→ **What to produce**
Find every line of the data below that has "General" in it. Reply with the number only.

────────────────

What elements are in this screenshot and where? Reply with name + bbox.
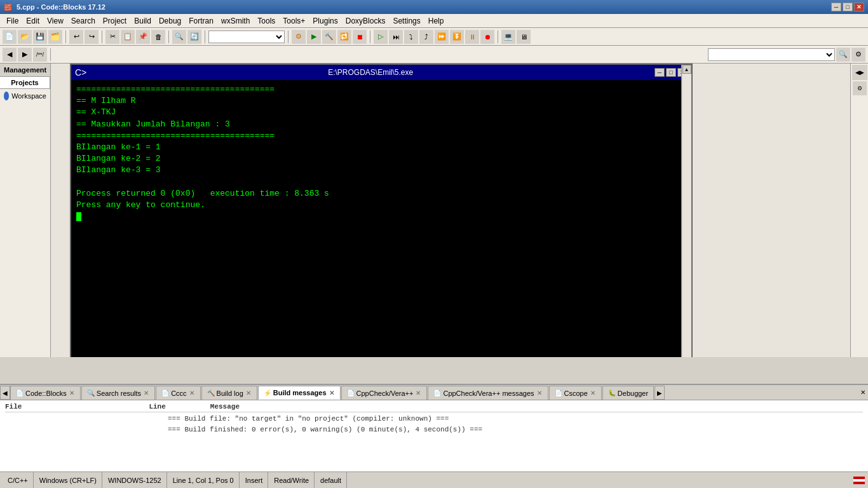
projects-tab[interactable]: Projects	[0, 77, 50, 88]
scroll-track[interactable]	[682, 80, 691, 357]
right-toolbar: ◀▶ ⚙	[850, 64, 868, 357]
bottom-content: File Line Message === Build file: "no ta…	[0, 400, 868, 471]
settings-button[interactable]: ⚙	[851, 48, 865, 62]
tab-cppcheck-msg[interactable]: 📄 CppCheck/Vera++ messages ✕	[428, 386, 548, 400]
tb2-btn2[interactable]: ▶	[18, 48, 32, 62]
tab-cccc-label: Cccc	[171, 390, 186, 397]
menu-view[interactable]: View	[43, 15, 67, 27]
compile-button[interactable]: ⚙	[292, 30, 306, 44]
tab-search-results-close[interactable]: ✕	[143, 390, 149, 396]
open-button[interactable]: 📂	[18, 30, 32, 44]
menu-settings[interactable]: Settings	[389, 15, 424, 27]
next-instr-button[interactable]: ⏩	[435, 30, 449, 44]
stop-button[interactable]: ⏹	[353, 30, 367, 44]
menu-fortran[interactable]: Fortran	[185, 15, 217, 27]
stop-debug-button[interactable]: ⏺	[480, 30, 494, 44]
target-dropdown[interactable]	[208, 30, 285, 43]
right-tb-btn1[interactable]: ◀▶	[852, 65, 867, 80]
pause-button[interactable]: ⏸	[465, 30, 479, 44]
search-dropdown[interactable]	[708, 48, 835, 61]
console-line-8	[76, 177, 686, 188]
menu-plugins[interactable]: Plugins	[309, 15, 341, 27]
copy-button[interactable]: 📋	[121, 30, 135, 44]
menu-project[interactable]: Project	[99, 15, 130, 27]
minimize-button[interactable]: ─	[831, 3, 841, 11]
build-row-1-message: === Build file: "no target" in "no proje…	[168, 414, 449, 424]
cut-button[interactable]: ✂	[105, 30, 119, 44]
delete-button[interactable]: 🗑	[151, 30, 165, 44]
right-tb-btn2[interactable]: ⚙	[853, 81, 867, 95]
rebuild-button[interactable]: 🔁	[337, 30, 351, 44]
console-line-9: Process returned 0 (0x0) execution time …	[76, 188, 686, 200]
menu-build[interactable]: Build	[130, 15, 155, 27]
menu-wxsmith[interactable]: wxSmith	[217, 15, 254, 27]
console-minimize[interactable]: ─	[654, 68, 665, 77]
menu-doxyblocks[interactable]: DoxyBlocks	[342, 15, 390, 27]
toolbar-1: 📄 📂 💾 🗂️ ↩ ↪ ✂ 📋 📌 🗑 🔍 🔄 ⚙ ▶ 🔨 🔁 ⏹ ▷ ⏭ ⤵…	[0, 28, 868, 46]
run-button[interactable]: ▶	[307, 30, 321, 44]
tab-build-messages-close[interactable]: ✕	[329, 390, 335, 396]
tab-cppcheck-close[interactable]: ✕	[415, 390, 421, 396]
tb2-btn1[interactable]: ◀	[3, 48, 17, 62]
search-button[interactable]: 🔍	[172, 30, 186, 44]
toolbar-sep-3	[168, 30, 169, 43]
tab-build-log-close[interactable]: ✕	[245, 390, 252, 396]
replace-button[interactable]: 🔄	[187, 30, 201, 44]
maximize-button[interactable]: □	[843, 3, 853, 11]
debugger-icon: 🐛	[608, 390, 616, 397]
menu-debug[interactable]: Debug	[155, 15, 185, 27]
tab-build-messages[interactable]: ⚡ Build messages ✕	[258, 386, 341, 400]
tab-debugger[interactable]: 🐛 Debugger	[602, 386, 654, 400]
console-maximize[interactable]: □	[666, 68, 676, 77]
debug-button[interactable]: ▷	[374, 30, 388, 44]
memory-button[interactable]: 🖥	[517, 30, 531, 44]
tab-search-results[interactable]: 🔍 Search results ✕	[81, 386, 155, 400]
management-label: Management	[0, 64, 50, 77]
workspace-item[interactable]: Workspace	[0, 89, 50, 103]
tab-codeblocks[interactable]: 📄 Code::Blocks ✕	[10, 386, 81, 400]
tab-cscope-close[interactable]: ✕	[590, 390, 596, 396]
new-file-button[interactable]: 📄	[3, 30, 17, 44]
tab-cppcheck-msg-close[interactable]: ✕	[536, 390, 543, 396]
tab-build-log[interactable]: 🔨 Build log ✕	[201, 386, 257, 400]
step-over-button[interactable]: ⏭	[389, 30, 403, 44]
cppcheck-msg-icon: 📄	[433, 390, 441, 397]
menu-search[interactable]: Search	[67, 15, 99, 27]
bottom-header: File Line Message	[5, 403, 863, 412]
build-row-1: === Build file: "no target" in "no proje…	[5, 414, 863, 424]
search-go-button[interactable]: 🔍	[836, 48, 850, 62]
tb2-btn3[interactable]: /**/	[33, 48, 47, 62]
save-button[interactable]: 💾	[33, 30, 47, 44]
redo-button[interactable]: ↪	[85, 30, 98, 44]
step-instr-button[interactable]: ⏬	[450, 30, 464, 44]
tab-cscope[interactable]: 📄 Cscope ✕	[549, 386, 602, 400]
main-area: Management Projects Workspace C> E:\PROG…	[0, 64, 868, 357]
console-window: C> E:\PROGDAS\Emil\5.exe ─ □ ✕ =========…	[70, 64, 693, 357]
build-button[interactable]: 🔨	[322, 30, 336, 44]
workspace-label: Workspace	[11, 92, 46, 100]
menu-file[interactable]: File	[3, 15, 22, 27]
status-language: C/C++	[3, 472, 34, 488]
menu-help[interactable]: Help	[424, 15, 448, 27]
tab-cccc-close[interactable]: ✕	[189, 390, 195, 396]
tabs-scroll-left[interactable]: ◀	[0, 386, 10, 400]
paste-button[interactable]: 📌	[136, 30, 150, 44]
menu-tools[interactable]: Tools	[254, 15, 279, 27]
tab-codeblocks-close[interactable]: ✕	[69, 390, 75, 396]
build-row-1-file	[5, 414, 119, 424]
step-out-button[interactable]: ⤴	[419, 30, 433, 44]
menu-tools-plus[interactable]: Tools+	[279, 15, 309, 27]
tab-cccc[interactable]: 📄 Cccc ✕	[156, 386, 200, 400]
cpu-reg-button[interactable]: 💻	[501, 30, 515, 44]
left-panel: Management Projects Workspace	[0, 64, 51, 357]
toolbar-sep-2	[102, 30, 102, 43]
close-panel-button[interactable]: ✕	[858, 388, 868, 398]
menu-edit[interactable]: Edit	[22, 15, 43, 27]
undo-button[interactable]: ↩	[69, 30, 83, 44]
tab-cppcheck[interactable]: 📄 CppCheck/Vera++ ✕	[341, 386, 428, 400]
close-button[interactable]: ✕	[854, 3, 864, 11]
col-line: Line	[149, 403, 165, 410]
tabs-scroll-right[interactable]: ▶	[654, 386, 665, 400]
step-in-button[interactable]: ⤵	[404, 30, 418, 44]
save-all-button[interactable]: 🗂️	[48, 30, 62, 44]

────────────────

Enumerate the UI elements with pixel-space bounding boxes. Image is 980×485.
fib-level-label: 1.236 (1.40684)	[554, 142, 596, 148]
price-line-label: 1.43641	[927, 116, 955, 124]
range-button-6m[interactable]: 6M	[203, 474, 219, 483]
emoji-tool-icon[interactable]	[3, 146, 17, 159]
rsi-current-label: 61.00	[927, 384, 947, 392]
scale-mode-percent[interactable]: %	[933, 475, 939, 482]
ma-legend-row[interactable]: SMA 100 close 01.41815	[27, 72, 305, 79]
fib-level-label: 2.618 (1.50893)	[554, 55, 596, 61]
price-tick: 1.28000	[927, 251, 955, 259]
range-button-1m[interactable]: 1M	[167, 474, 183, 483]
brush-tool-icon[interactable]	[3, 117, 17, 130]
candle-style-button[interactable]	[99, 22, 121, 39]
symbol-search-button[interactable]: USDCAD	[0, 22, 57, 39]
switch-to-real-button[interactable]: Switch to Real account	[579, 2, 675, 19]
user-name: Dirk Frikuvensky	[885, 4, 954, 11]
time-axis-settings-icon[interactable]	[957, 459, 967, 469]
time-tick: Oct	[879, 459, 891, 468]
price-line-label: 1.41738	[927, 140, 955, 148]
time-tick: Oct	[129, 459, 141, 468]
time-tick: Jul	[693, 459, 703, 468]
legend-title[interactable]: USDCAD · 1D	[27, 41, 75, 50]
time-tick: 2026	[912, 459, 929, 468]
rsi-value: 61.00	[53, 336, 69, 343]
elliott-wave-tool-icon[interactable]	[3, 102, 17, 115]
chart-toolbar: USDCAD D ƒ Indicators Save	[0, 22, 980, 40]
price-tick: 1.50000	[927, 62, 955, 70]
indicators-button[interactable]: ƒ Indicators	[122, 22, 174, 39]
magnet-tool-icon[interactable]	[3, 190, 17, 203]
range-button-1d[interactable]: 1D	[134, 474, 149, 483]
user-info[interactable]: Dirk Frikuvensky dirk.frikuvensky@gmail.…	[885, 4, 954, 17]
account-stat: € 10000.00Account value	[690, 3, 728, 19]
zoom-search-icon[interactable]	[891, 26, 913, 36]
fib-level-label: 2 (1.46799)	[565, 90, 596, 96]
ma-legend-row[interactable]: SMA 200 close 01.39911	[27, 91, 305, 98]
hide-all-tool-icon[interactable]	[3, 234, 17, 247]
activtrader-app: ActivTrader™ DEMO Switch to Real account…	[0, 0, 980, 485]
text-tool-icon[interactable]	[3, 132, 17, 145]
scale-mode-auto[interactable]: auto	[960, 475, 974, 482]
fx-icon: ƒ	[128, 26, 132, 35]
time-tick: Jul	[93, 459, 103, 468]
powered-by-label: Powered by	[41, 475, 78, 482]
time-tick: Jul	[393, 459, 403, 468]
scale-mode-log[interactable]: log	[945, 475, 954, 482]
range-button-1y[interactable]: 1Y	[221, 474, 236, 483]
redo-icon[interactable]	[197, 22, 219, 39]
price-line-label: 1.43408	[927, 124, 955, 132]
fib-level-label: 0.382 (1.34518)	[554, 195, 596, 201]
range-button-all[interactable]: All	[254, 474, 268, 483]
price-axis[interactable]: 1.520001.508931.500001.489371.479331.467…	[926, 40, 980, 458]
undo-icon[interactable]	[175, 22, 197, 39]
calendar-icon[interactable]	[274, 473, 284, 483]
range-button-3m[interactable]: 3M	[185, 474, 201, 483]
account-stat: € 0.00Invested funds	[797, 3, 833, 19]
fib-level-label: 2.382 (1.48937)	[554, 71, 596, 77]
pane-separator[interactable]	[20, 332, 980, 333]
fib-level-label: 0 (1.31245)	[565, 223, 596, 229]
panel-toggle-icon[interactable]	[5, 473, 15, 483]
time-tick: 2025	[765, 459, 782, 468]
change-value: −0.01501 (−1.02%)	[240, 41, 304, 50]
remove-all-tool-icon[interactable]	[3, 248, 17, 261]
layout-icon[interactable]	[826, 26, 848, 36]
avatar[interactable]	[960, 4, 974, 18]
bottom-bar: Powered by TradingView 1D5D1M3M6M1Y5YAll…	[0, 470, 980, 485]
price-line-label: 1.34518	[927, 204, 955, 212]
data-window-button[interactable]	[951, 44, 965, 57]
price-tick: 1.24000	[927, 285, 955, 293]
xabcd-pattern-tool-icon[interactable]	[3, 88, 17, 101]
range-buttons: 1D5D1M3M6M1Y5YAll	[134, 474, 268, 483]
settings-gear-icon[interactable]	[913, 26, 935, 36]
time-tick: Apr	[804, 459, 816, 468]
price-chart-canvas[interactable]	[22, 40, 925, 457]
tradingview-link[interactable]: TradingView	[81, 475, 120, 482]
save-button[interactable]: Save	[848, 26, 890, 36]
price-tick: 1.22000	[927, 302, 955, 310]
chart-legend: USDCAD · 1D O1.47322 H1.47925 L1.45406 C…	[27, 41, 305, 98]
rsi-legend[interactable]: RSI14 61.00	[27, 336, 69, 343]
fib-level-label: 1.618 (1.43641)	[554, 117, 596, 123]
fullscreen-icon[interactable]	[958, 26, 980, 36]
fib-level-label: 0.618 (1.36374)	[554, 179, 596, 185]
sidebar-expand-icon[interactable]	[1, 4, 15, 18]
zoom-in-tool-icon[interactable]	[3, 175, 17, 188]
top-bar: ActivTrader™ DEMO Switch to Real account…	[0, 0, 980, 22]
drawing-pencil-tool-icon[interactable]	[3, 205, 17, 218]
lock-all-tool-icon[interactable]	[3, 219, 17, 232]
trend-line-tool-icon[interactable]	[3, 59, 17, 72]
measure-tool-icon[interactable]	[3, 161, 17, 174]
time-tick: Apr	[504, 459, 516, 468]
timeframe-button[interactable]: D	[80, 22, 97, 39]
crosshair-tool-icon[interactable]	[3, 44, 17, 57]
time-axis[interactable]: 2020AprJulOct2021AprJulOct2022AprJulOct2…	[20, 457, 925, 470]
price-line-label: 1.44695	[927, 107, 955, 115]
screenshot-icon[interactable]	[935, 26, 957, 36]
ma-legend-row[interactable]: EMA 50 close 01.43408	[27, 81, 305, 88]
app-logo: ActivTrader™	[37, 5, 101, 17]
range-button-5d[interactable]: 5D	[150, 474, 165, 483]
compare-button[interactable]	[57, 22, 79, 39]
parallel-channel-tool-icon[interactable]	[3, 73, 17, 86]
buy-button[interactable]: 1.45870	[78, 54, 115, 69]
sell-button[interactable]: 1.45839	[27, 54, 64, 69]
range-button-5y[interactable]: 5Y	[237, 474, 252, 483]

────────────────

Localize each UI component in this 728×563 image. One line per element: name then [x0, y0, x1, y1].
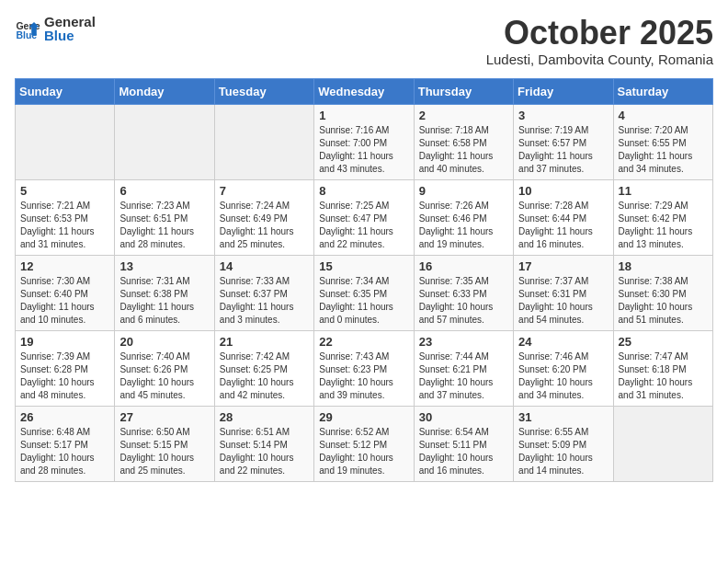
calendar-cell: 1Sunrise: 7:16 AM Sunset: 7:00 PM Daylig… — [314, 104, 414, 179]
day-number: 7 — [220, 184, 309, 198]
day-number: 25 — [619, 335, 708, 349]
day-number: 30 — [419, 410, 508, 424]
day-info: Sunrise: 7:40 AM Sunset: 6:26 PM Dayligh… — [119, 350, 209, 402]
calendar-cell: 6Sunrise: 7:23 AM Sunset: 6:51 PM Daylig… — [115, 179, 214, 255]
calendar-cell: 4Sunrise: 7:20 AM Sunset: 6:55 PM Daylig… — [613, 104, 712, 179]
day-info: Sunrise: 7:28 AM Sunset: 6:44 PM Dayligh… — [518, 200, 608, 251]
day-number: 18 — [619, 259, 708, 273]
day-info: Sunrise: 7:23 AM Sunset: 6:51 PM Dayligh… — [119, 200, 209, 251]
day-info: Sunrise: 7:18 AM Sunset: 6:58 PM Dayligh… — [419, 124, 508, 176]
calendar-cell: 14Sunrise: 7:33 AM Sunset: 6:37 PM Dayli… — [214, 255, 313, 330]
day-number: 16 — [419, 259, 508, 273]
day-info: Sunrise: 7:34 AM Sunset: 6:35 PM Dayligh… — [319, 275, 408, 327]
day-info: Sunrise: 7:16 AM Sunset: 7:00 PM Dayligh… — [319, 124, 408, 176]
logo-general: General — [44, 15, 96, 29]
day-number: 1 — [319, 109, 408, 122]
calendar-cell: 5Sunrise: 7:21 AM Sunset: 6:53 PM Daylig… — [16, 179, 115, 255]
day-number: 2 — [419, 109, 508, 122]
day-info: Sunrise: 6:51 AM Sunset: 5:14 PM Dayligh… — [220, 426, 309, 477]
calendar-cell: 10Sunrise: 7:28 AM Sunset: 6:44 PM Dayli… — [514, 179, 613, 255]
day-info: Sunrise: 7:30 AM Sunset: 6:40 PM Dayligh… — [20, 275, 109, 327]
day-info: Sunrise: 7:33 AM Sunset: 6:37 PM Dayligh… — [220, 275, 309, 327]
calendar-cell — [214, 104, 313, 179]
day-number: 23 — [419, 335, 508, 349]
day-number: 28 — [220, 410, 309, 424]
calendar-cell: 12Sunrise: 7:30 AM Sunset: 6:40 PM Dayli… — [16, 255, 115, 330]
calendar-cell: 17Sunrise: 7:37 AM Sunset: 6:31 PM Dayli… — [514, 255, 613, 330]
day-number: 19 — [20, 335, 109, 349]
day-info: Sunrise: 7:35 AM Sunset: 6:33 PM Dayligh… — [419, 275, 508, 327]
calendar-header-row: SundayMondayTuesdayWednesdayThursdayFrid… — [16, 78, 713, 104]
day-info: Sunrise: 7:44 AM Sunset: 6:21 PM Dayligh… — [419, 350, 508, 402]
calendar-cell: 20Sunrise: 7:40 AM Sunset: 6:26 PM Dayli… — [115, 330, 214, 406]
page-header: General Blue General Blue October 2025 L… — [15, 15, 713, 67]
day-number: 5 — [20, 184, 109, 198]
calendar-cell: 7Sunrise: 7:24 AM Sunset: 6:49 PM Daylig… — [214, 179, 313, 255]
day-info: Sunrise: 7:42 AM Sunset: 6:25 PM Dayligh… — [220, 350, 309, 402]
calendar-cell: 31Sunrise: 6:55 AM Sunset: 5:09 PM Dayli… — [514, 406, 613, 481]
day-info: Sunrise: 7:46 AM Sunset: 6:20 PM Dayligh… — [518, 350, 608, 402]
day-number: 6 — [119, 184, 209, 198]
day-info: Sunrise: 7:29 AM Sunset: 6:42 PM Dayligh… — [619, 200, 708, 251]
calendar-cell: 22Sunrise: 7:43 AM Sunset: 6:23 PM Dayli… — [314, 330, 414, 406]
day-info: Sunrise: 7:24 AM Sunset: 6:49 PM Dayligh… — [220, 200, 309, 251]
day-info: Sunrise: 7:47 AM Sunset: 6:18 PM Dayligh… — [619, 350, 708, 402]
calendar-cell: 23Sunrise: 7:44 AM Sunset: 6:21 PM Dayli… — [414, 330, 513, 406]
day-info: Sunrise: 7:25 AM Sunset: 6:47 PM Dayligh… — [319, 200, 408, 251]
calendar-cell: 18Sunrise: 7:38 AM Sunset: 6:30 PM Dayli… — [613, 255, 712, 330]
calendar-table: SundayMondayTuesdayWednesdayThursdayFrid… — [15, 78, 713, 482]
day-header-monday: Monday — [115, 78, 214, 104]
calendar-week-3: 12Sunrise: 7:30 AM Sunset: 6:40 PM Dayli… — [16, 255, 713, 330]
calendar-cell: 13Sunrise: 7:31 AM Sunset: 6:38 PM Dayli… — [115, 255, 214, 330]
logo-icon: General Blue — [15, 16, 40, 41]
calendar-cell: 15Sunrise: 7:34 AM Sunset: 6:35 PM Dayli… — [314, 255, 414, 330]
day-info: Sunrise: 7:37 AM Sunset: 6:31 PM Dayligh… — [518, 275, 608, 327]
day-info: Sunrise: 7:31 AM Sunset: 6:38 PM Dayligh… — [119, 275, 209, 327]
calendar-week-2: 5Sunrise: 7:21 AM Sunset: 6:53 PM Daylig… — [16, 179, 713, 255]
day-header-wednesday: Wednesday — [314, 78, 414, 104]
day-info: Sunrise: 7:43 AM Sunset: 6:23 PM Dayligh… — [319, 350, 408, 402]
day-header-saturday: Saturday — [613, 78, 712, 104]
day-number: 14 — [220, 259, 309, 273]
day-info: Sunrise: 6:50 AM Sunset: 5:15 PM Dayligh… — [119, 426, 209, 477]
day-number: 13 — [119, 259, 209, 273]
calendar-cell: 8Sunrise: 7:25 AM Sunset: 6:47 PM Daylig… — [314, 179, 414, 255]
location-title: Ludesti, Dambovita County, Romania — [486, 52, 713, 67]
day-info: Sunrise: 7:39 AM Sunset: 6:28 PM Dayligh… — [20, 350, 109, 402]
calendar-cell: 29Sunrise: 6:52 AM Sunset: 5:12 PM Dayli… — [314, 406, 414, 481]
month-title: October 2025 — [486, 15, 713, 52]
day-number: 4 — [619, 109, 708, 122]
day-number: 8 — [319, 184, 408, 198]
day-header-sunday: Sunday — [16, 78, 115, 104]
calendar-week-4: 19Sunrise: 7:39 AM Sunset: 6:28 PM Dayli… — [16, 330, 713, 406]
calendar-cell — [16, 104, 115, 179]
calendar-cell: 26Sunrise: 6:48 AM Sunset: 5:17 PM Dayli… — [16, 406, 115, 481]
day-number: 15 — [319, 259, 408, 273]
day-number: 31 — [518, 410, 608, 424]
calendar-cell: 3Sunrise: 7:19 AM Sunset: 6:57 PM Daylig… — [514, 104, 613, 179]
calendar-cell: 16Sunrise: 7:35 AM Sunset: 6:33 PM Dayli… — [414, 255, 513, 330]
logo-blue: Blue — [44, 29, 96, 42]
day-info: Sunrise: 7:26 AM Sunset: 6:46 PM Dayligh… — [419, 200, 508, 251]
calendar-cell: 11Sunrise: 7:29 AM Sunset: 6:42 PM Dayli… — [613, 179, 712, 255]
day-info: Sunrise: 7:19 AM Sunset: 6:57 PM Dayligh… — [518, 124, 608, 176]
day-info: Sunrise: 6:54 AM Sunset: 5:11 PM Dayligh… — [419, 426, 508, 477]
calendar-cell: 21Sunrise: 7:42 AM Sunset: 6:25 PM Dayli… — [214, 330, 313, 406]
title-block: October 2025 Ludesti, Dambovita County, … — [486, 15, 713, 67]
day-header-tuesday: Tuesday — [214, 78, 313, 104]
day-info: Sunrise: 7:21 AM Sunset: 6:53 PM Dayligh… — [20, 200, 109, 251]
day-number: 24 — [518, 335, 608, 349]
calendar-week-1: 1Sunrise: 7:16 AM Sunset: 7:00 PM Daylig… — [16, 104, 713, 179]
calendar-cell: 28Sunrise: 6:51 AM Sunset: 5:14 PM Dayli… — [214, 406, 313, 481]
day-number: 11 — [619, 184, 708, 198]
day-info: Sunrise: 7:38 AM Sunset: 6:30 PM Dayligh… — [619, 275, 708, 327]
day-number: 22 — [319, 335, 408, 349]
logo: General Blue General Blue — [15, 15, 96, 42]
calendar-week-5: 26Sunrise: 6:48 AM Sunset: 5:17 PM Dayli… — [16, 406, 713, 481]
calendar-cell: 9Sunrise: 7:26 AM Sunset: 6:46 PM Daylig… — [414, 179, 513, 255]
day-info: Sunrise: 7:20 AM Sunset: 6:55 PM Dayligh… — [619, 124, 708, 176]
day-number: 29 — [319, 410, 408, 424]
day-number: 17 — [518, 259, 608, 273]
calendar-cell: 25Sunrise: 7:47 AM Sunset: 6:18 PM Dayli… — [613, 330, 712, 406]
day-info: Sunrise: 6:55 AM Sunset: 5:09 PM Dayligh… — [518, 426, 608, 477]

────────────────

→ **Answer space**
4